The Nuclear Options
It’s been 25 years since Sacramento’s sole nuclear power plant was shuttered. Other cities have turned their aging cooling towers into hot commodities. Maybe we can, too.

The Idea
In 1989, due largely to cost and safety concerns, the Sacramento Municipal Utility District (SMUD) closed the Rancho Seco nuclear power plant in southeast Sacramento County, 25 miles from downtown Sacramento. Today, the shuttered facility is surrounded by recreational amenities like trails and a 160-acre lake where boating, swimming and fishing are popular. And residential projects have bloomed in the surrounding area.
While spent fuel rods still exist on the site’s property, they have been safely stored and SMUD now encourages visitors to the area outside the plant’s gates. The central symbols of the facility, of course, are the twin cooling towers that rise 425 feet above the ground, a few feet taller than the Wells Fargo tower, Sacramento’s tallest skyscraper. Given the structures’ size and unique design, they provide an extraordinary opportunity to create a strikingly visual work of art or recreational facility.
In Soweto, South Africa, for example, two decommissioned, nonnuclear cooling towers were painted in 2003, one now standing as the largest public mural in the country, with images of Nelson Mandela and other patriotic symbols represented. The towers have also become an extreme sports mecca with rock climbing, zip lining and a rope bridge hanging between the towers designed for bungee jumping. In Switzerland, a single nuclear cooling tower doubled as a massive canvas for projected works of art by a renowned light artist.
Perhaps the most dramatic adaptive reuse of a former nuclear power plant stands in Germany, where the Wunderland Kalkar is a full-scale amusement park with more than 40 rides and whose sole cooling tower is painted with a winter mountain scene and features a massive climbing wall on the outside and a swing ride nearly 200 feet high in the center.
The Players
SMUD owns the property and will ultimately control its fate, but if an art project is feasible, the Sacramento Metropolitan Arts Commission could be a key partner.

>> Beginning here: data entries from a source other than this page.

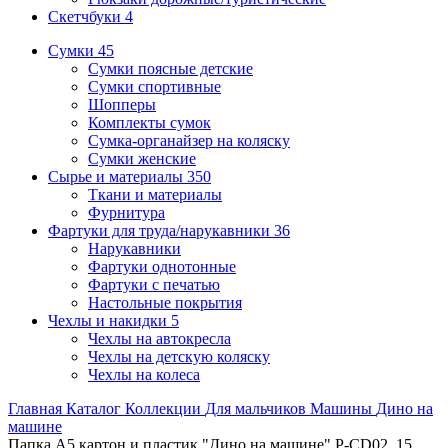
Скетчбуки
4
Сумки
45
Сумки поясные детские
Сумки спортивные
Шопперы
Комплекты сумок
Сумка-органайзер на коляску
Сумки женские
Сырье и материалы
350
Ткани и материалы
Фурнитура
Фартуки для труда/нарукавники
36
Нарукавники
Фартуки однотонные
Фартуки с печатью
Настольные покрытия
Чехлы и накидки
5
Чехлы на автокресла
Чехлы на детскую коляску
Чехлы на колеса
Главная
Каталог
Коллекции
Для мальчиков
Машины
Дино на
машине
Папка А5 картон и пластик "Дино на машине" P-CD02_15,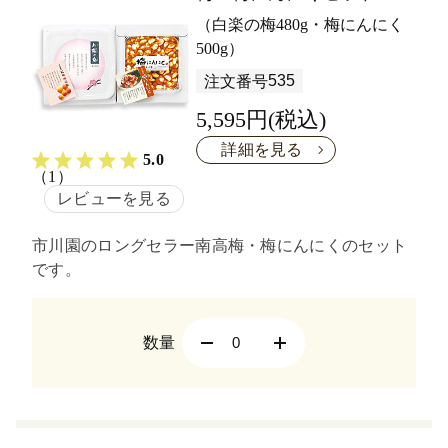
（白楽の梅480g・梅にんにく
500g）
535
注文番号
5,595円(税込)
詳細を見る
5.0
（1）
レビューを見る
市川園のロングセラー南高梅・梅にんにくのセット
です。
数量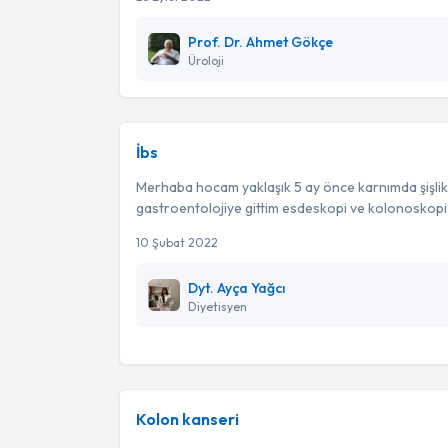
Prof. Dr. Ahmet Gökçe
Üroloji
İbs
Merhaba hocam yaklaşık 5 ay önce karnımda şişlik g
gastroentolojiye gittim esdeskopi ve kolonoskopi yap
10 Şubat 2022
Dyt. Ayça Yağcı
Diyetisyen
Kolon kanseri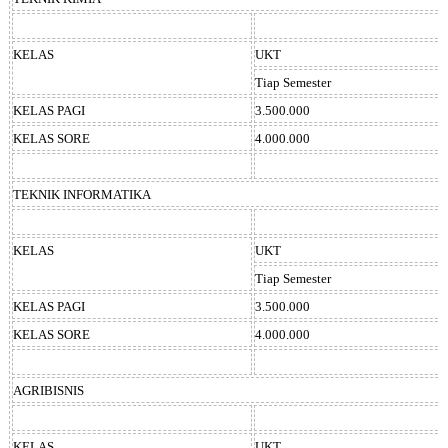
KELAS
UKT
Tiap Semester
KELAS PAGI
3.500.000
KELAS SORE
4.000.000
TEKNIK INFORMATIKA
KELAS
UKT
Tiap Semester
KELAS PAGI
3.500.000
KELAS SORE
4.000.000
AGRIBISNIS
KELAS
UKT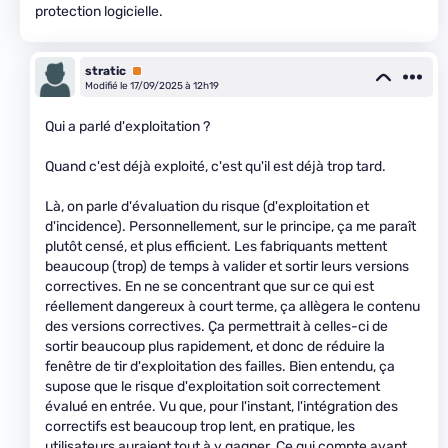
protection logicielle.
stratic
Premium
Modifié le 17/09/2025 à 12h19
Qui a parlé d'exploitation ?
Quand c'est déjà exploité, c'est qu'il est déjà trop tard.
Là, on parle d'évaluation du risque (d'exploitation et
d'incidence). Personnellement, sur le principe, ça me paraît
plutôt censé, et plus efficient. Les fabriquants mettent
beaucoup (trop) de temps à valider et sortir leurs versions
correctives. En ne se concentrant que sur ce qui est
réellement dangereux à court terme, ça allègera le contenu
des versions correctives. Ça permettrait à celles-ci de
sortir beaucoup plus rapidement, et donc de réduire la
fenêtre de tir d'exploitation des failles. Bien entendu, ça
supose que le risque d'exploitation soit correctement
évalué en entrée. Vu que, pour l'instant, l'intégration des
correctifs est beaucoup trop lent, en pratique, les
utilisateurs auraient tout à y gagner. Ce qui compte avant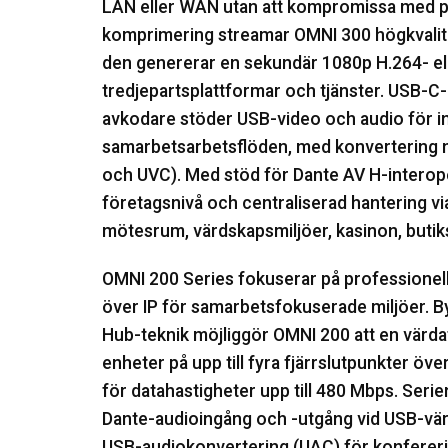
LAN eller WAN utan att kompromissa med pr
komprimering streamar OMNI 300 högkvalita
den genererar en sekundär 1080p H.264- el
tredjepartsplattformar och tjänster. USB-C
avkodare stöder USB-video och audio för i
samarbetsarbetsflöden, med konvertering 
och UVC). Med stöd för Dante AV H-interope
företagsnivå och centraliserad hantering vi
mötesrum, värdskapsmiljöer, kasinon, butik
OMNI 200 Series fokuserar på professionel
över IP för samarbetsfokuserade miljöer. B
Hub-teknik möjliggör OMNI 200 att en vär
enheter på upp till fyra fjärrslutpunkter öv
för datahastigheter upp till 480 Mbps. Serie
Dante-audioingång och -utgång vid USB-vär
USB-audiokonvertering (UAC) för konferer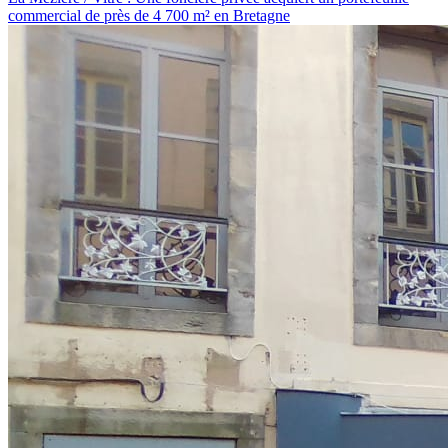
commercial de près de 4 700 m² en Bretagne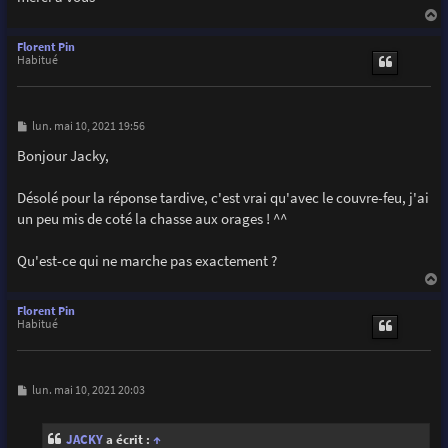
a
u
Florent Pin
t
Habitué
M
lun. mai 10, 2021 19:56
e
s
Bonjour Jacky,
s
a
g
Désolé pour la réponse tardive, c'est vrai qu'avec le couvre-feu, j'ai
e
un peu mis de coté la chasse aux orages ! ^^
Qu'est-ce qui ne marche pas exactement ?
a
u
Florent Pin
t
Habitué
M
lun. mai 10, 2021 20:03
e
s
s
JACKY
a écrit :
↑
a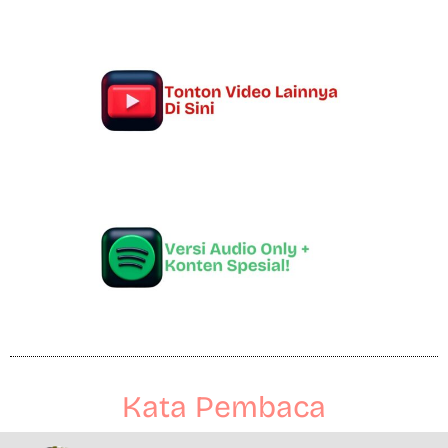
Kata Pembaca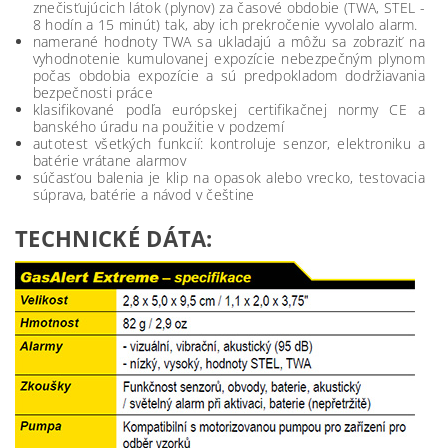
znečisťujúcich látok (plynov) za časové obdobie (TWA, STEL -
8 hodín a 15 minút) tak, aby ich prekročenie vyvolalo alarm.
namerané hodnoty TWA sa ukladajú a môžu sa zobraziť na
vyhodnotenie kumulovanej expozície nebezpečným plynom
počas obdobia expozície a sú predpokladom dodržiavania
bezpečnosti práce
klasifikované podľa európskej certifikačnej normy CE a
banského úradu na použitie v podzemí
autotest všetkých funkcií: kontroluje senzor, elektroniku a
batérie vrátane alarmov
súčasťou balenia je klip na opasok alebo vrecko, testovacia
súprava, batérie a návod v češtine
TECHNICKÉ DÁTA: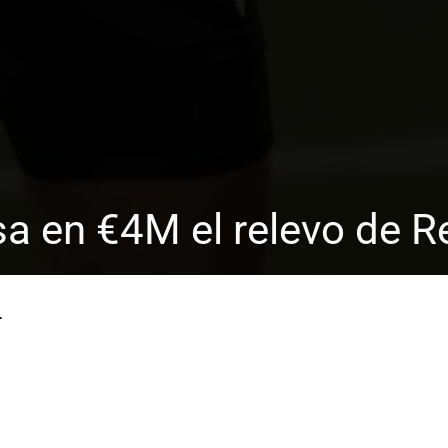
sa en €4M el relevo de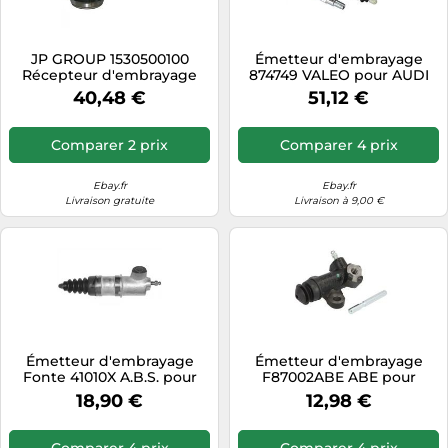
JP GROUP 1530500100
Émetteur d'embrayage
Récepteur d'embrayage
874749 VALEO pour AUDI
VW
40,48 €
51,12 €
Comparer 2 prix
Comparer 4 prix
Ebay.fr
Ebay.fr
Livraison gratuite
Livraison à 9,00 €
Émetteur d'embrayage
Émetteur d'embrayage
Fonte 41010X A.B.S. pour
F87002ABE ABE pour
ALFA ROMEO ALFASUD
SUBARU FORESTER
18,90 €
12,98 €
Sprint 33 164
IMPREZA Break LEGACY V
Comparer 4 prix
Comparer 4 prix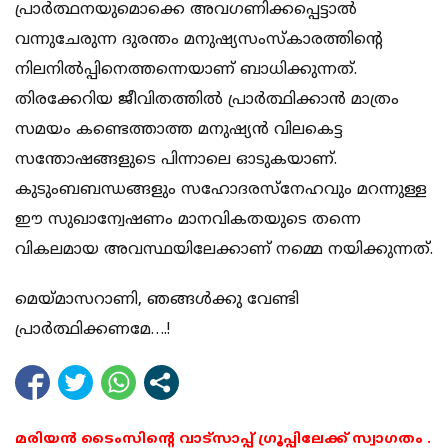
പ്രാര്‍ത്ഥനയുമൊക്കെ അവഗണിക്കപ്പെട്ടാല്‍
വന്നുചേരുന്ന ദുരന്തം മനുഷ്യസംസ്‌കാരത്തിന്റെ
നിലനില്‍പ്പിനെത്തന്നെയാണ് ബാധിക്കുന്നത്.
തിരക്കേറിയ ജീവിതത്തില്‍ പ്രാര്‍ത്ഥിക്കാന്‍ മാത്രം
സമയം കണ്ടെത്താത്ത മനുഷ്യന്‍ വിലകെട്ട
സന്തോഷങ്ങളുടെ പിന്നാലെ ഓടുകയാണ്.
കുടുംബബന്ധങ്ങളും സഹോദരസ്‌നേഹവും മറന്നുള്ള
ഈ സുഖാന്വേഷണം മാനവികതയുടെ തന്നെ
വികലമായ അവസ്ഥയിലേക്കാണ് നമ്മെ നയിക്കുന്നത്.
മെയ്മാസറാണി, ഞങ്ങള്‍ക്കു വേണ്ടി
പ്രാര്‍ത്ഥിക്കണമേ….!
മരിയൻ ടൈംസിന്റെ വാട്സാപ്പ് ഗ്രൂപ്പിലേക്ക് സ്വാഗതം .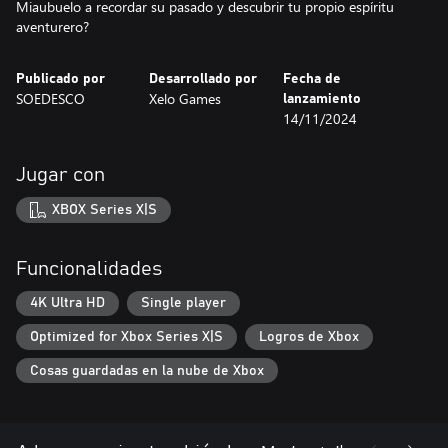
Miaubuelo a recordar su pasado y descubrir tu propio espíritu
aventurero?
Publicado por
Desarrollado por
Fecha de
SOEDESCO
Xelo Games
lanzamiento
14/11/2024
Jugar con
XBOX Series X|S
Funcionalidades
4K Ultra HD
Single player
Optimized for Xbox Series X|S
Logros de Xbox
Cosas guardadas en la nube de Xbox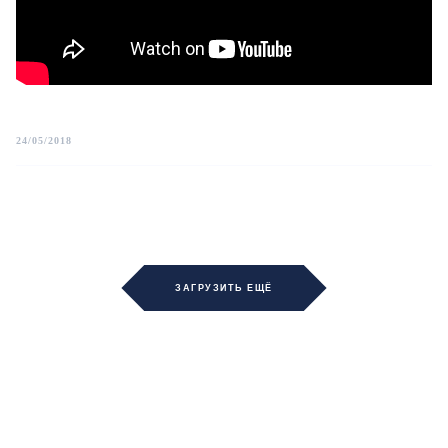
24/05/2018
ЗАГРУЗИТЬ ЕЩЁ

While a permanent work of art would be ideal, a light show held on a periodic basis could be more affordable. Perhaps Sacramento Theatrical Lighting could help with such a project. Converting the empty cooling towers into an extreme sports facility with bungee jumping and a climbing wall, à la Soweto’s towers, would add to the area’s recreational options and become a regional magnet for climbers. An amusement park would likely require relocating the fuel rods (which has long been planned), and there’s plenty of land on the site and the surrounding area for some kind of creative endeavor.
The Bottom Line
While the Rancho Seco towers have likely been forgotten by many, they are ripe for a creative adaptive reuse project that could excite locals and, done right, draw international attention. It would be an extraordinary opportunity to turn a facility with a regional stigma into an attraction with a very positive—and safe—energy.